Shi Yun-fei, Liu Cui-ling, Zhou Chun-ju, Gong Li-ping, Dong Li-na, Li Min, Huang Xin, Gao Zi-fen
Department of Pathology, Peking University School of Basic Medical Sciences, Beijing, China.
Beijing Da Xue Xue Bao Yi Xue Ban. 2008 Aug 18;40(4):380-6.
To study the expression of anaplastic lymphoma kinase (ALK) and chromosome breakage of the anaplastic lymphoma kinase (ALK) gene retrospectively and to investigate their possible value as indicators of prognosis in primary systemic anaplastic large cell lymphomas (S-ALCL).
Twenty-eight cases of S-ALCL were collected from the Lymphoma Lab, the Department of Pathology, Peking University Health Science Center and Beijing Children's Hospital. The morphologic characteristics were studied under light microscope, and essential immunohistochemical staininings (IHC) were performed and reviewed to confirm the diagnosis of S-ALCL. ALK-1 monoclonal antibody was used to assess ALK fusion protein expression, and EnVision method was used in IHC. Locus specific interphase fluorescence in situ hybridization (LSI-FISH) was also performed on the neoplastic cells using paraffin-embedded tissues to detect ALK gene abnormality.

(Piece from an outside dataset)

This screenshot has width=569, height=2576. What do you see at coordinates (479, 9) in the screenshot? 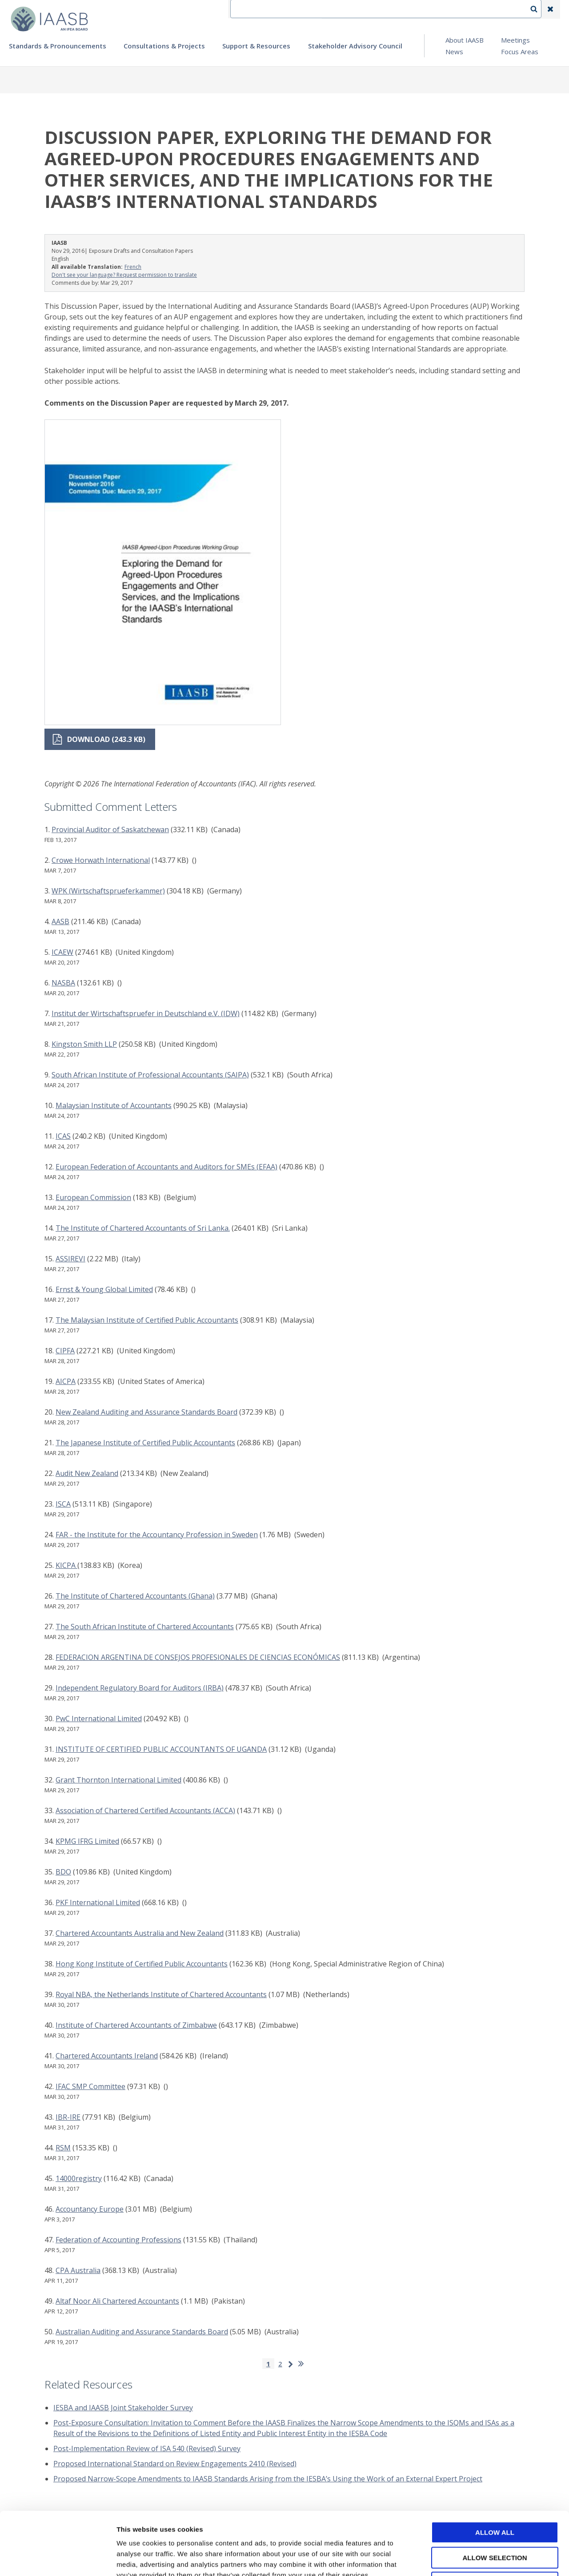 I see `Login | Register | Subscribe` at bounding box center [479, 9].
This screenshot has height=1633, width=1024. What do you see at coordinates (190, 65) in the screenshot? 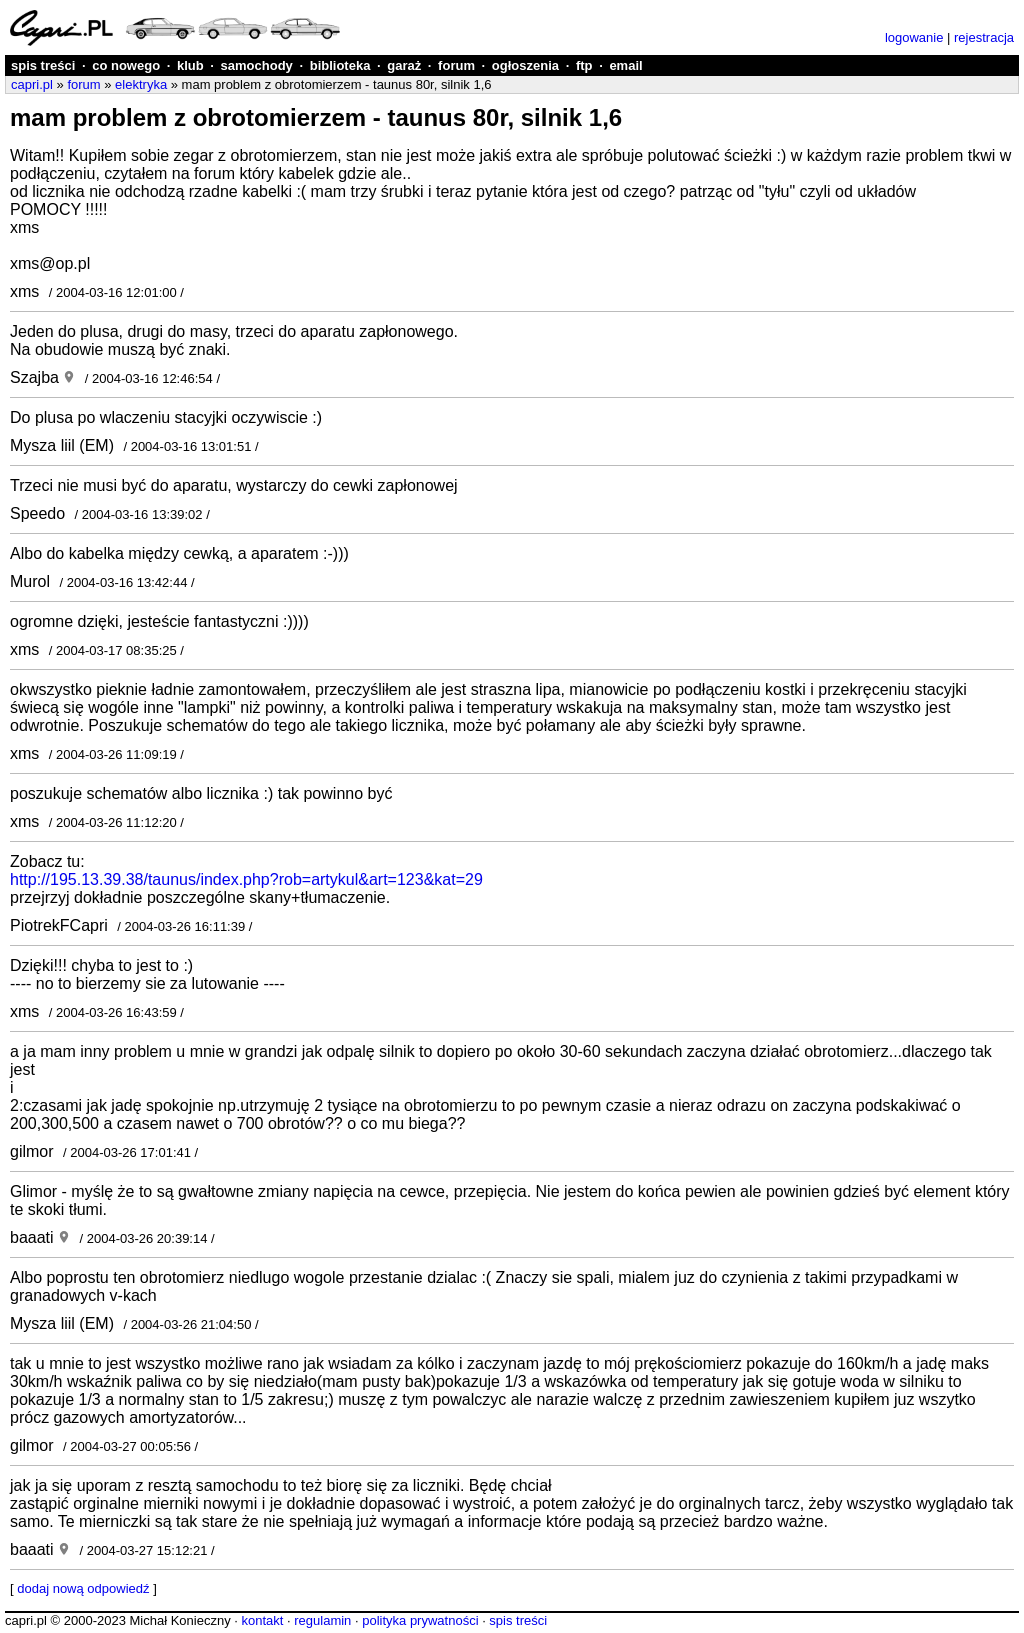 I see `klub` at bounding box center [190, 65].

ALK-1 protein was expressed in 19 of the 28 cases. In 14 ALCL cases, ALK gene breakage was detected by LSI-FISH, using a dual-color break-apart ALK gene DNA (LSI-ALK) probe. Of the other 14 cases which did not show ALK gene breakage, 5 showed 2 copies of ALK gene as normal, and 9 showed multi-copies of ALK gene. Of all the 28 cases, 22 had complete follow-up materials. Sixteen survived and 6 died, their survival time ranged from 0.5 to 36.0 months, and the survival time on average was 12.8 months, cumulative proportion survival rate was 73.9% in the 1st year. Those cases showing multi-copies of ALK gene might have the worst outcome, with only 47.6% of cumulative proportion survival rate in the 1st year.
IHC detection for ALK fusion protein is important to the diagnosis of S-ALCL. ALK gene breakage detected by interphase LSI-FISH might not be always consistent with abnormal expression of ALK fusion protein. Complex abnormalities of ALK gene exist in S-ALCL cases, and different types of ALK gene might lead to different clinical outcome. Those cases with multi-copies of ALK gene probably have the poorest prognosis.
回顾性研究间变性淋巴瘤激酶(ALK)的表达及ALK基因的染色体断裂情况,并探讨其作为原发性系统性间变性大细胞淋巴瘤(S-ALCL)预后指标的可能价值。
从北京大学医学部病理学系淋巴瘤实验室及北京儿童医院收集28例S-ALCL病例。在光学显微镜下研究其形态学特征,并进行必要的免疫组织化学染色(IHC)以确诊S-ALCL。使用ALK-1单克隆抗体评估ALK融合蛋白的表达,免疫组织化学采用EnVision法。还使用石蜡包埋组织对肿瘤细胞进行位点特异性间期荧光原位杂交(LSI-FISH),以检测ALK基因异常。
28例中有19例表达ALK-1蛋白。在14例ALCL病例中,使用双色断裂分离ALK基因DNA(LSI-ALK)探针通过LSI-FISH检测到ALK基因断裂。在未显示ALK基因断裂的其他14例病例中,5例显示ALK基因2拷贝正常,9例显示ALK基因多拷贝。28例中22例有完整的随访资料。16例存活,6例死亡,生存时间为0.5至36.0个月,平均生存时间为12.8个月,第1年累积生存率为73.9%。显示ALK基因多拷贝的病例预后可能最差,第1年累积生存率仅为47.6%。
免疫组织化学检测ALK融合蛋白对S-ALCL的诊断很重要。间期LSI-FISH检测到的ALK基因断裂可能并不总是与ALK融合蛋白的异常表达一致。S-ALCL病例中存在ALK基因的复杂异常情况不同类型的ALK基因可能导致不同的临床结局。ALK基因多拷贝的病例预后可能最差。